This photo of one of Hillary Clinton's unguarded moments reveals a lot about the woman and, possibly, the present status of the campaign of "She Who Would Be King," a gem of a phrase I found at Leatherneck M13, who stated the following:
Hillary's campaign seems to have made a crucial error in primary politics... running "nationally" and relying on national polls and the ridiculous, televised "debates" instead of pressing the flesh, eating rubber chicken and speaking anywhere 10 or more people are gathered. Instead, she assumed as the early front-runner... she didn't have to actually run.

That... and her campaign didn't see Obama coming.
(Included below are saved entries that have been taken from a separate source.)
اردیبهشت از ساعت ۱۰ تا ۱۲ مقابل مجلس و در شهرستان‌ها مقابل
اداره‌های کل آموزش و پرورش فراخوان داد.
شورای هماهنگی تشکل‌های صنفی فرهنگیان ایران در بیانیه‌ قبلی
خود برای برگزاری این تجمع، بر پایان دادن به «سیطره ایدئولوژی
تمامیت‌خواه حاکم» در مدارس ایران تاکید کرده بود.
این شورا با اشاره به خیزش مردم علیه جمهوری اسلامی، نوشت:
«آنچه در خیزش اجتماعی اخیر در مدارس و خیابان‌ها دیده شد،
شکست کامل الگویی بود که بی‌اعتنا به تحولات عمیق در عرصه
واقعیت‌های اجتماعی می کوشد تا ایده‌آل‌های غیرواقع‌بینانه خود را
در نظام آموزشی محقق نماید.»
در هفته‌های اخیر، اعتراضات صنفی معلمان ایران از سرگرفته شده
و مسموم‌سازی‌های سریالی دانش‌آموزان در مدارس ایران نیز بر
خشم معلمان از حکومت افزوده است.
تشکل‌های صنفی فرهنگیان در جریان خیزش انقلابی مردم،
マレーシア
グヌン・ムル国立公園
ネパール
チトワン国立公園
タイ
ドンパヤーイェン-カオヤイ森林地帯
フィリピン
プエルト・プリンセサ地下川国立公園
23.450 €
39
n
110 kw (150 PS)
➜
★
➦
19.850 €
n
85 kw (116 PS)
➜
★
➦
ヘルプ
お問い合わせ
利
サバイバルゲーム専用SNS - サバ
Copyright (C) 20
I think I can smell panic in her just-announced, state-wide blitz in a "Hill-a-copter". That's sillier than her "Hil-raisers" which frequently turn out to be Chinese scam artists headed for prison. This is not the sound of a tight, professional campaign, it's more like she's running for student body president.
In addition to glares fit to chill the blood, Hillary Clinton has another way of revealing herself —that derisive laugh of hers. In "C'mon, Get Happy," an article which appeared in the December 14, 2007 edition of the Washington Post, Dana Milbank states the following in reference to the final Presidential debate before the Iowa caucuses:
[The other Democratic Party candidates] giggled like teenagers when Clinton said that "we do need a farm bill, and Tom Harkin's been working like a Trojan to get done." And they sensed a major story when Clinton interrupted one of Obama's answers with a burst of laughter. When Obama was asked how he would "rely on" so many of former president Bill Clinton's advisers, his wife cackled, then blurted out, "I want to hear that!"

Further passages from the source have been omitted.